* [What to do]:
Would you count the lines below that contain the string "method" and reply with that number only?

* [Records for the exercise]:
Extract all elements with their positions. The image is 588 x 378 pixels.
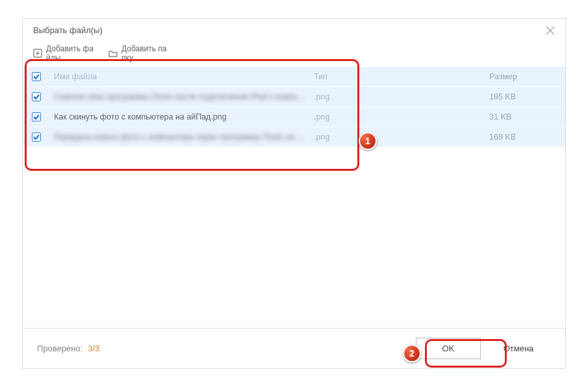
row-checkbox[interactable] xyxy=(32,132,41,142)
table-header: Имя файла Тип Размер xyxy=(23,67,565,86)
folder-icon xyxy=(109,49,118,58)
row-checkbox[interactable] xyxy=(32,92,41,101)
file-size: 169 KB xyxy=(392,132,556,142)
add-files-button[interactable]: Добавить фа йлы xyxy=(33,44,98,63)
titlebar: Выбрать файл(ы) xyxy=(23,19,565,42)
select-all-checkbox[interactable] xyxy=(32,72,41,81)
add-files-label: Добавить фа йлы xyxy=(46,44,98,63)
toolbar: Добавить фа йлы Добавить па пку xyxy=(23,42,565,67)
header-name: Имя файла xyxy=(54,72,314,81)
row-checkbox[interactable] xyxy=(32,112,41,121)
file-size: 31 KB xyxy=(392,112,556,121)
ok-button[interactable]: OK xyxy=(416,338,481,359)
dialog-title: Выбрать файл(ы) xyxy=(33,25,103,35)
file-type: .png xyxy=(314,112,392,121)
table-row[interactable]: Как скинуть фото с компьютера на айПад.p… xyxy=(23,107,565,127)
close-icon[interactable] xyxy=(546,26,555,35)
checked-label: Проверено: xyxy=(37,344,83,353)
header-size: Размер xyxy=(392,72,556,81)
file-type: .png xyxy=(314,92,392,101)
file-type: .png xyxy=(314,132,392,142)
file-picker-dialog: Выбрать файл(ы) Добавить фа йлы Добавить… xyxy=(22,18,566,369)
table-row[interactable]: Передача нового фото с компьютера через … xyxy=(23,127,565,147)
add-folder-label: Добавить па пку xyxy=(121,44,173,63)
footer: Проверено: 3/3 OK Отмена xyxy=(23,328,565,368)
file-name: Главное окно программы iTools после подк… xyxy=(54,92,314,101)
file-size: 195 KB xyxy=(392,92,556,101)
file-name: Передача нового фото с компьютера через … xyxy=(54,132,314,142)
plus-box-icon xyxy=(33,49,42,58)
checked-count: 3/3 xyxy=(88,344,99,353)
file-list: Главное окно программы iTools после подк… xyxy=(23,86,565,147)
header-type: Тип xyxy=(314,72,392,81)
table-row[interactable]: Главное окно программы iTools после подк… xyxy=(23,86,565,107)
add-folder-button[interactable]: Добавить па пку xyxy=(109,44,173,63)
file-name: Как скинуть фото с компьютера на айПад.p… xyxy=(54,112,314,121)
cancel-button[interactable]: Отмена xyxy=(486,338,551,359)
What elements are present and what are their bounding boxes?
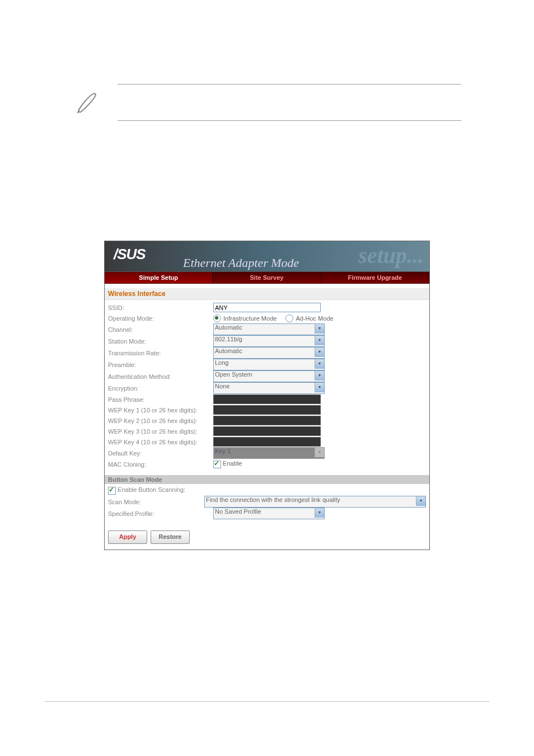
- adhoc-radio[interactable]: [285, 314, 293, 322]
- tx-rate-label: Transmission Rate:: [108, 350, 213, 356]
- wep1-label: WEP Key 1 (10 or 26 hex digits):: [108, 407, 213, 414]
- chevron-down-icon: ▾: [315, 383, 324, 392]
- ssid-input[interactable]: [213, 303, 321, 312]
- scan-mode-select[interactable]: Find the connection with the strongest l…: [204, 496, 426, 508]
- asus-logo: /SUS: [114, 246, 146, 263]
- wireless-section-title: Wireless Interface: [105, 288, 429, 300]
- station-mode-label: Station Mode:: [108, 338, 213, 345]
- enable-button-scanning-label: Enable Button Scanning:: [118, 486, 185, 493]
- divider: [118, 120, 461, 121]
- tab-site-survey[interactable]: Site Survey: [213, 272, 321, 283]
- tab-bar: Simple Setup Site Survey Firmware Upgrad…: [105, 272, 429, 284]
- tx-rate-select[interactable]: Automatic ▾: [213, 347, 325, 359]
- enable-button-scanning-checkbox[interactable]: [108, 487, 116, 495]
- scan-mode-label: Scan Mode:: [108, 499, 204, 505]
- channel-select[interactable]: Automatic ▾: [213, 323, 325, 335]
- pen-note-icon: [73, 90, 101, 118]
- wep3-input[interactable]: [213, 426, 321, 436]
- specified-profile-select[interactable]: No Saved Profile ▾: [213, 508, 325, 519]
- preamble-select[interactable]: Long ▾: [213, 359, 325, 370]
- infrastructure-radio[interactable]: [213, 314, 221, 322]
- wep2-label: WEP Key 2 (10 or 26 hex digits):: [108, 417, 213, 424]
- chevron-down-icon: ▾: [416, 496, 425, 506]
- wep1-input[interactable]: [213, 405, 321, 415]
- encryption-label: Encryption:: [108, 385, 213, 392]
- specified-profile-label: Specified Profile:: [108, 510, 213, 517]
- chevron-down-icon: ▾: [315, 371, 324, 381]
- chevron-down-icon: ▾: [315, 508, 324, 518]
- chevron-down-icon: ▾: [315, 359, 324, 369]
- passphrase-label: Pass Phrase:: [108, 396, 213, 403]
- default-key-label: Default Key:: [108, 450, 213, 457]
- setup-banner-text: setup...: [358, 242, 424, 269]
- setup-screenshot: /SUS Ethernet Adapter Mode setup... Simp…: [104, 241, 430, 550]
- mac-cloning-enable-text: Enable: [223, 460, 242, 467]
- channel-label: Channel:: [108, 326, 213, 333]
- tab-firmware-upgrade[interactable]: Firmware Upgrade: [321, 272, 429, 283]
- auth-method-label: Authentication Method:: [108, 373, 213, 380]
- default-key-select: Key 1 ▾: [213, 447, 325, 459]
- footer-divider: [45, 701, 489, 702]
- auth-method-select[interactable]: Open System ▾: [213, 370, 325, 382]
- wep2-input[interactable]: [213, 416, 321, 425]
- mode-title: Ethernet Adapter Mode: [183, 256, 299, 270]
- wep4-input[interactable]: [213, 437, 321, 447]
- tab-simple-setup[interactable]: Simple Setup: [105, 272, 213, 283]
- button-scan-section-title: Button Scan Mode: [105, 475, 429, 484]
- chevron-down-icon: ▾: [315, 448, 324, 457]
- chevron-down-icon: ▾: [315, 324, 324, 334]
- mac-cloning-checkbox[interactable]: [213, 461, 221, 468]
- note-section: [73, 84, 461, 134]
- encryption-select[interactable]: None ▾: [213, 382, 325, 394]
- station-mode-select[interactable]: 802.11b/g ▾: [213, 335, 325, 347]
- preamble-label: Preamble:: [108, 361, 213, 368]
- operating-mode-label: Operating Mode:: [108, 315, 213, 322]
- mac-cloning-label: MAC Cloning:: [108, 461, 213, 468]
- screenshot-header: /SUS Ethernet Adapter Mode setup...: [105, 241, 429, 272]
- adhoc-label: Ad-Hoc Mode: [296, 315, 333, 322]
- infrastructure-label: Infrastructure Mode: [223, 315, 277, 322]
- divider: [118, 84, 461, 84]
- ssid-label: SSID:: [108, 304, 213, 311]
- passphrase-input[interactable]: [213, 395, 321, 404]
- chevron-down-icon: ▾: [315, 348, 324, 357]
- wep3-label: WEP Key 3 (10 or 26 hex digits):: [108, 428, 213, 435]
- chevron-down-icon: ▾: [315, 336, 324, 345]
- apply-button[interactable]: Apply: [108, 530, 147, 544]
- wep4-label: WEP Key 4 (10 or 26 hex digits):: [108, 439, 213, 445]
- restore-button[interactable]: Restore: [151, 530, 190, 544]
--
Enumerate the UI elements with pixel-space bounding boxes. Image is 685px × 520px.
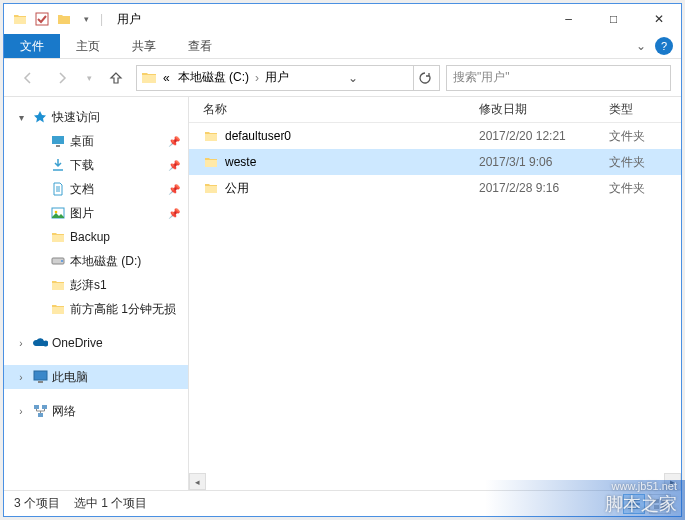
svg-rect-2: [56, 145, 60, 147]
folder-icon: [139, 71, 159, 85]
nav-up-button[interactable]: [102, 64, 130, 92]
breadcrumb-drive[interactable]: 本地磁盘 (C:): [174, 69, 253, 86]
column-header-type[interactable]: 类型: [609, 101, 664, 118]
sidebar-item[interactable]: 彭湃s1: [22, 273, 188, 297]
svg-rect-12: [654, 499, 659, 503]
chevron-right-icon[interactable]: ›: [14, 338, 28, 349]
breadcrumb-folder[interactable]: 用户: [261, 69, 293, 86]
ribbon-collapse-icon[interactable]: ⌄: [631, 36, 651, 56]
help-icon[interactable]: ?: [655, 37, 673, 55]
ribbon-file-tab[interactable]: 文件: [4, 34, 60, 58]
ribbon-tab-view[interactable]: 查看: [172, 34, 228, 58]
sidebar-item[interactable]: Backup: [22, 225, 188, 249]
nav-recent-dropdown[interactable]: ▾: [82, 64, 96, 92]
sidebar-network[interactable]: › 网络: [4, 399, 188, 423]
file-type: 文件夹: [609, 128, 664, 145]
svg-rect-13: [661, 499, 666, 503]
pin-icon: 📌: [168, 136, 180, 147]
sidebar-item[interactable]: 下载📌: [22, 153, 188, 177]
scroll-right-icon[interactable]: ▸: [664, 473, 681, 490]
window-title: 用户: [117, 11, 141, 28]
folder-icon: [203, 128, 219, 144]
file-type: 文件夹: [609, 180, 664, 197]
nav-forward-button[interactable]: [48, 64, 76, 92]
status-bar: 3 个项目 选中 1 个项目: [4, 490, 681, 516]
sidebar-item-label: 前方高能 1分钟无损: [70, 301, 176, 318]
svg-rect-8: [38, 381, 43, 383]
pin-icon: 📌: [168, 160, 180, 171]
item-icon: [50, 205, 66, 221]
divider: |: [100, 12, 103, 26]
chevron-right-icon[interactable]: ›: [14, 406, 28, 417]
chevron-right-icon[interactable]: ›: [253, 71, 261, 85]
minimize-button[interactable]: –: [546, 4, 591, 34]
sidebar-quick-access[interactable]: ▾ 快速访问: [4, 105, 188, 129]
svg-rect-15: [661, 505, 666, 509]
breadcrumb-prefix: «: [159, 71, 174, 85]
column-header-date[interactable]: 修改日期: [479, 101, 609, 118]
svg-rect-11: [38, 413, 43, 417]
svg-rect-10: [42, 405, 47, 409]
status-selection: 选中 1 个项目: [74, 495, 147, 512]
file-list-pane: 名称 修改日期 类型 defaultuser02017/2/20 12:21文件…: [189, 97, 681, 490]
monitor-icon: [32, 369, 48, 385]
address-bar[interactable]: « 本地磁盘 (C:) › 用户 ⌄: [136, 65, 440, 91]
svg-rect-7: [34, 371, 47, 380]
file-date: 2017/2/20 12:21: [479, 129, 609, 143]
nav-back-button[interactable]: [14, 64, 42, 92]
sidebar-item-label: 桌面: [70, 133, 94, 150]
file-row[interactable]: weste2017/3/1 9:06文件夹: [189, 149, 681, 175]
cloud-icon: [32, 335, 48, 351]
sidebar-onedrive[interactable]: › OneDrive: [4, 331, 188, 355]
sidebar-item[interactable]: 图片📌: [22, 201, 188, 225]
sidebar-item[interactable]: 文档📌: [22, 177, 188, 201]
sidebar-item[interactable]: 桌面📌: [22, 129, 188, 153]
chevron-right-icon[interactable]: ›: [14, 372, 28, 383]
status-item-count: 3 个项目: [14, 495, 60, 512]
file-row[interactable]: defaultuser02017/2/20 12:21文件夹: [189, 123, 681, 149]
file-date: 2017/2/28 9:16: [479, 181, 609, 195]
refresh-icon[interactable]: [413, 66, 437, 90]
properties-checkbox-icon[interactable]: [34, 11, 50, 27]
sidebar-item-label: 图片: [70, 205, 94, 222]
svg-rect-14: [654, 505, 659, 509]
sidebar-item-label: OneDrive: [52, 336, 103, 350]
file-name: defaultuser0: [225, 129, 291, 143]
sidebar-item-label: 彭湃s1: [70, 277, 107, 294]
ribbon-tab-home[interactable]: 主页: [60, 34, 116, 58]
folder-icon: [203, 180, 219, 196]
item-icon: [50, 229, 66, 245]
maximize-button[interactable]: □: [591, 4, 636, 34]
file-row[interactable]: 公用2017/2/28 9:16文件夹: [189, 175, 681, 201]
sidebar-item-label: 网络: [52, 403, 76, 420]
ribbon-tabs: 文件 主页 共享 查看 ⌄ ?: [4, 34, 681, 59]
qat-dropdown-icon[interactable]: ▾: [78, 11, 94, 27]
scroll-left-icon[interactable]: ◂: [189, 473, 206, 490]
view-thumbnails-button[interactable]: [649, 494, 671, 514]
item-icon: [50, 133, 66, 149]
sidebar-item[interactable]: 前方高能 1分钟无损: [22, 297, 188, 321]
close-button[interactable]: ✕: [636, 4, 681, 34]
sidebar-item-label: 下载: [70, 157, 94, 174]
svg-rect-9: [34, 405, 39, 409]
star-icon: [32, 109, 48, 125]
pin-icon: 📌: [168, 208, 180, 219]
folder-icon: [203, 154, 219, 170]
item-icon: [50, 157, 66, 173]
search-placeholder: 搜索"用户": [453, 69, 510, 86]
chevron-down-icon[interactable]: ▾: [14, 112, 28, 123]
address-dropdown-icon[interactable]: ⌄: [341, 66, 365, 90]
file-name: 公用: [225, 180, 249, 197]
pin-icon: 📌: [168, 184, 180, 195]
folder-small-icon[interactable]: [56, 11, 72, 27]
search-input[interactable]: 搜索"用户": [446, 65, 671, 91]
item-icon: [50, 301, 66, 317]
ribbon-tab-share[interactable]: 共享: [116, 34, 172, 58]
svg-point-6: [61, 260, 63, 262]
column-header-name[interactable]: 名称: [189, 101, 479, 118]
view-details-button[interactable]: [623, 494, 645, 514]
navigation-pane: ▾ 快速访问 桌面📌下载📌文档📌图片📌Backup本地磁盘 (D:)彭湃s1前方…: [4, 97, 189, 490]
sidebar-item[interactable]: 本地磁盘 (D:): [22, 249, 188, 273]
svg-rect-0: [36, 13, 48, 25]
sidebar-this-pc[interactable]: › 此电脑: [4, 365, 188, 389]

* [Response area]:
2